Hester Prynne, a young wife whose husband has been missing for over a year, is accused of adultery following the birth of her infant daughter Pearl.
Chapters 3—4 Summary—Chapter 3: The Recognition In the crowd that surrounds the scaffold, Hester suddenly spots her husband, who sent her to America but never fulfilled his promise to follow her. Though he is dressed in a strange combination of traditional European clothing and Native American dress, she is struck by his wise countenance and recognizes his slightly deformed shoulders.
The stranger tells him that Hester is the wife of a learned Englishman and had been living with him in Amsterdam when he decided to emigrate to America. The learned man sent Hester to America first and remained behind to settle his affairs, but he never joined Hester in Boston.
The stranger tells him that Hester refuses to reveal her fellow sinner. As punishment, she has been sentenced to three hours on the scaffold and a lifetime of wearing the scarlet letter on her chest. The narrator then introduces us to the town fathers who sit in judgment of Hester: Hester says that her child will seek a heavenly father and will never Crime and the scarlet letter an earthly one.

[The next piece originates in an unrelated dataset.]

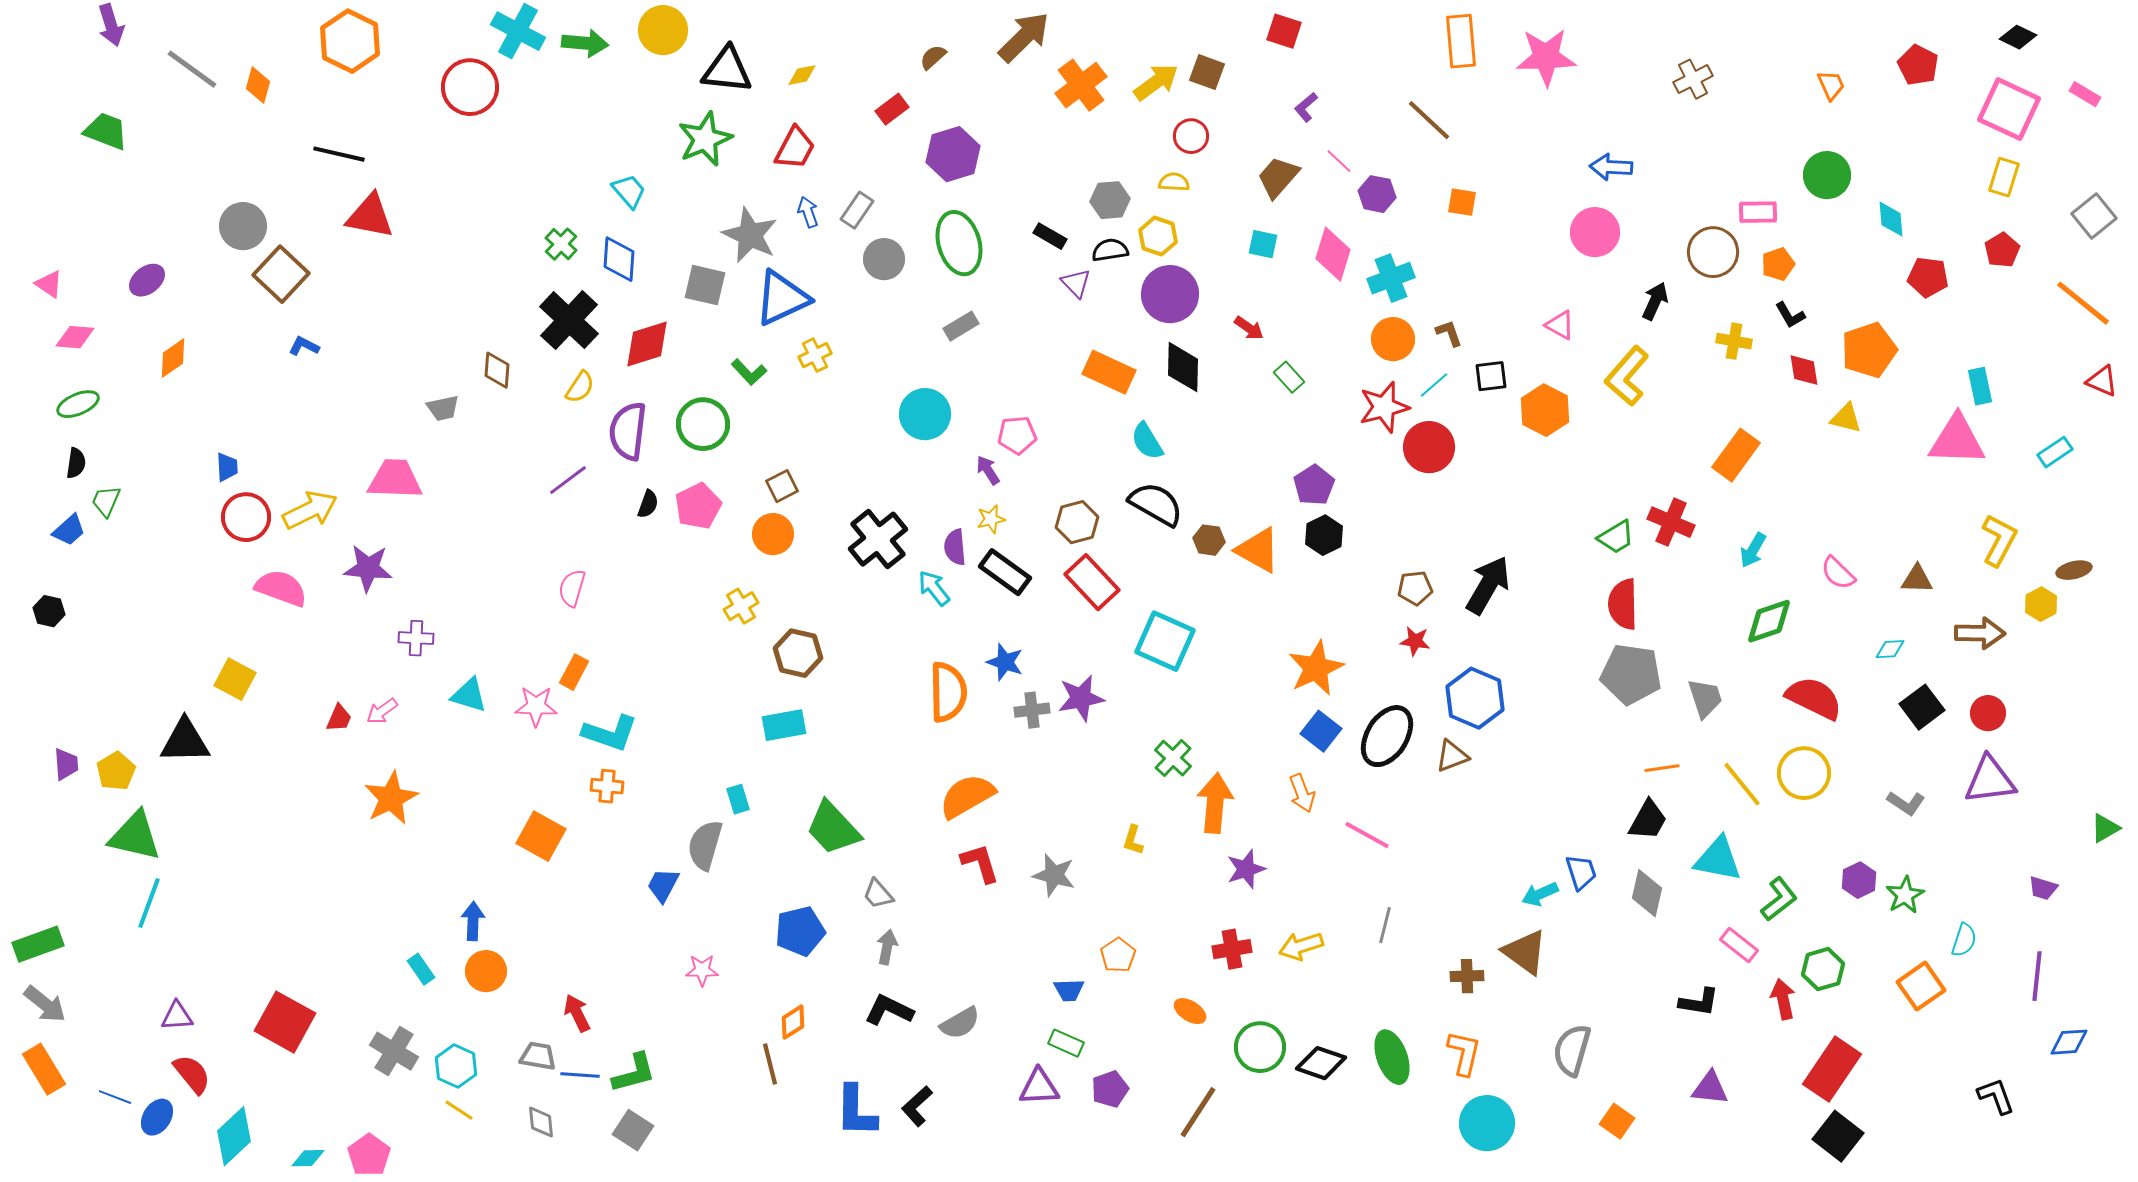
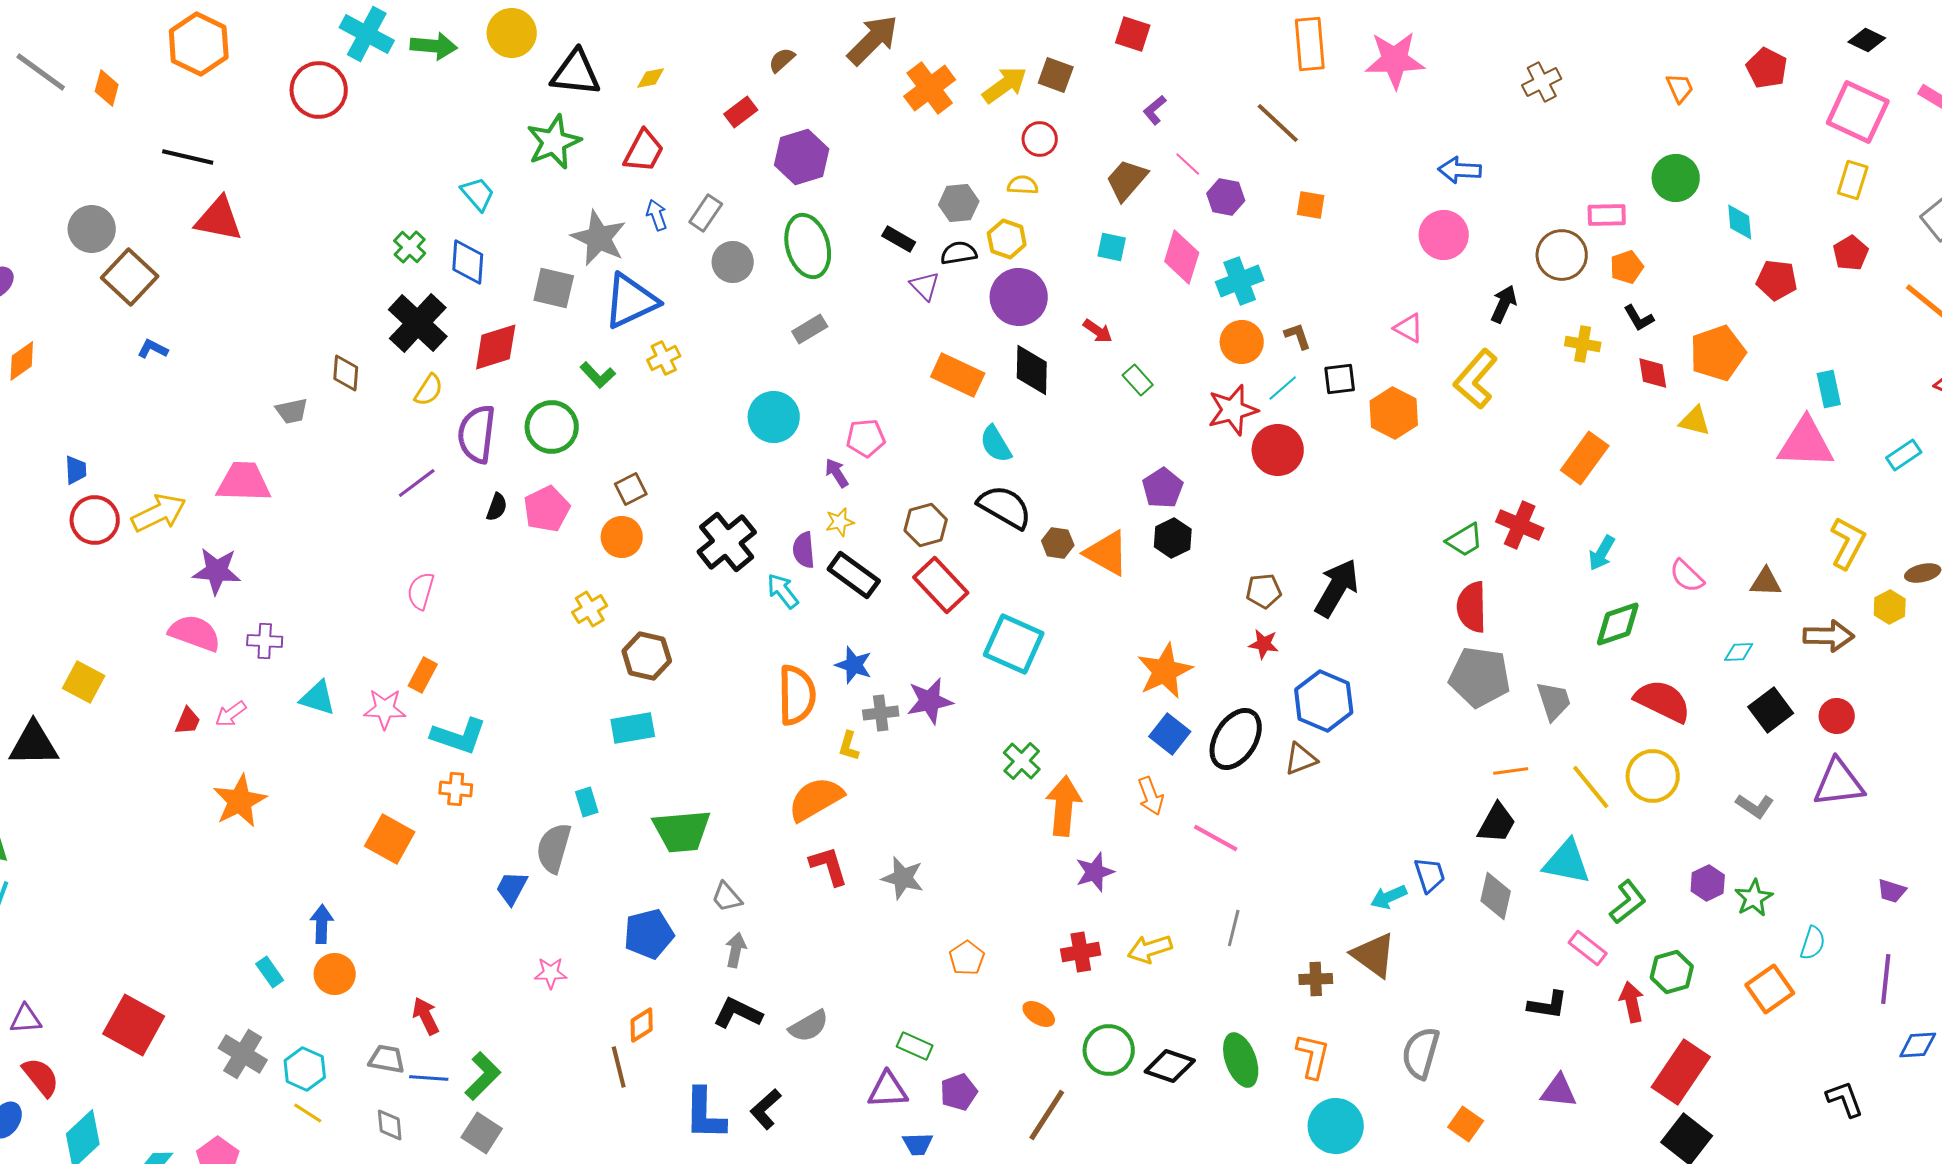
pink semicircle: (281, 588) -> (195, 633), moved
green trapezoid: (833, 828) -> (682, 831), turned -52
yellow L-shape: (1133, 840) -> (849, 746), moved
blue trapezoid: (1069, 990) -> (918, 1144), moved
green L-shape: (634, 1073) -> (483, 1076), turned -30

Hester bears the sermon patiently, hushing Pearl when she begins to scream. At the conclusion of the sermon, Hester is led back into the prison. Read a translation of Chapter 3: The Interview Hester and her husband come face to face for the first time when he is called to her prison cell to provide medical assistance.
Hester knows his true identity—his gaze makes her shudder—and she initially refuses to drink his potion. She thinks that Chillingworth might be poisoning her, but he assures her that he wants her to live so that he can have his revenge.
In the candid conversation that follows, he chastises himself for thinking that he, a misshapen bookworm, could keep a beautiful wife like Hester happy. He urges her to reveal the identity of her lover, telling her that he will surely detect signs of sympathy that will lead him to the guilty party.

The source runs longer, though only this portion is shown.